Saturday, 22 May 2021

Feuerbach's Essence

Ludwig Feuerbach

The Essence Of Christianity is merely a footnote to Metaphysics. When Feuerbach states that he differs from those philosophers "who pluck out their eyes that they may see better; for my thought I require the senses, especially sight," he is echoing Aristotle: "All men by nature desire to know. An indication of this is in the delight we take in our senses; for even apart from their usefulness they are loved for themselves; and above all others the sense of sight." 

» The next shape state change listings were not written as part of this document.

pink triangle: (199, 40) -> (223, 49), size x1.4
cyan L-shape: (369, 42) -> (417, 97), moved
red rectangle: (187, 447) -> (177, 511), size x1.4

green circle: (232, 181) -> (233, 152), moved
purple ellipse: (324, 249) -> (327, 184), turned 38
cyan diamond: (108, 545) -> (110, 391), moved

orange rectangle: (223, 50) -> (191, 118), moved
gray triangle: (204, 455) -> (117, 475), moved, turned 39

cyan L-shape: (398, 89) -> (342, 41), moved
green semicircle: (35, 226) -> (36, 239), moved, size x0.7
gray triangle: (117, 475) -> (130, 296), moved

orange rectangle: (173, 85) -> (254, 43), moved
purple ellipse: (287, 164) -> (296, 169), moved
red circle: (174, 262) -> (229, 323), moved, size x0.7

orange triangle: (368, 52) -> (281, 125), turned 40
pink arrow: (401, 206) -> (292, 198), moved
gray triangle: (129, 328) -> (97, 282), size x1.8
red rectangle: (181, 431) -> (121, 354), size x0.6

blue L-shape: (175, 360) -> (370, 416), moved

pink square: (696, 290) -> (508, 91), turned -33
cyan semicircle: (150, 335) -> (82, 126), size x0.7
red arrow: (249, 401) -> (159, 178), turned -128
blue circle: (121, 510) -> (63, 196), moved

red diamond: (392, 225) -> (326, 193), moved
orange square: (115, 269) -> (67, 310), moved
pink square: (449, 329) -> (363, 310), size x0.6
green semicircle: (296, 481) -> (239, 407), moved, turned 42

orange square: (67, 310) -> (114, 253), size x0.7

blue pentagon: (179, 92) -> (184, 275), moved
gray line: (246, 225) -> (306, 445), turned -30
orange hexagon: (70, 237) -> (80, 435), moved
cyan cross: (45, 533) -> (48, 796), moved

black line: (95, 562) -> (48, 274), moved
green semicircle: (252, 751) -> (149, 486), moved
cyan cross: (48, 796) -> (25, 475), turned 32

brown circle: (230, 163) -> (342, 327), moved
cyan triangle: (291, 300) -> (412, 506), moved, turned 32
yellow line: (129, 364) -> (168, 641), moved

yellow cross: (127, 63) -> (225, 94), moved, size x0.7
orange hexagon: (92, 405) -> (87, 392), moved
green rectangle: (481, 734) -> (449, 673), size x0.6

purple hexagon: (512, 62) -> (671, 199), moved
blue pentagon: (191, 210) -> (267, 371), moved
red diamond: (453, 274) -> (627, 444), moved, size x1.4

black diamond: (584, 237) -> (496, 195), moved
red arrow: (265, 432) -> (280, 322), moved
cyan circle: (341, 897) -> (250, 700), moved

To therefore claim with Feuerbach that theology is anthropology is simply another way of saying with Aristotle that the essence of a thing is found within the thing itself: the soul of the eye is seeing. Not all philosophy is but footnotes to Plato. Feuerbach’s Essence is the exceptional exception.

This exception is the reason why Heidegger states that you cannot have Being without human beings. It is also why Rahner echos Heidegger by arguing that to carry out Feuerbach's program of reformulating dogmatic theology into theological anthropology does not necessarily mean that God gets reduced to man,  because "to turn toward man is to discover the place where mystery is inscribed in the world." Ecce Homo is the means to become more than just human-all-too-human. 

Sources
Aristotle. Metaphysics. Princeton University Press. 1991.
Friedrich Nietzsche. Ecce Homo: How One Becomes What One Is. Penguin Classics. 2004.
Karl Rahner. Foundations Of Christian Faith. Crossroad. 1982.
Ludwig Feuerbach. The Essence Of Christianity. Dover. 2008.
Martin Heidegger. Being And Time. Blackwell Publishers. 1962.
Thomas Sheehan. The Dream Of Karl Rahner. The New York Review Of Books. February 4, 1982.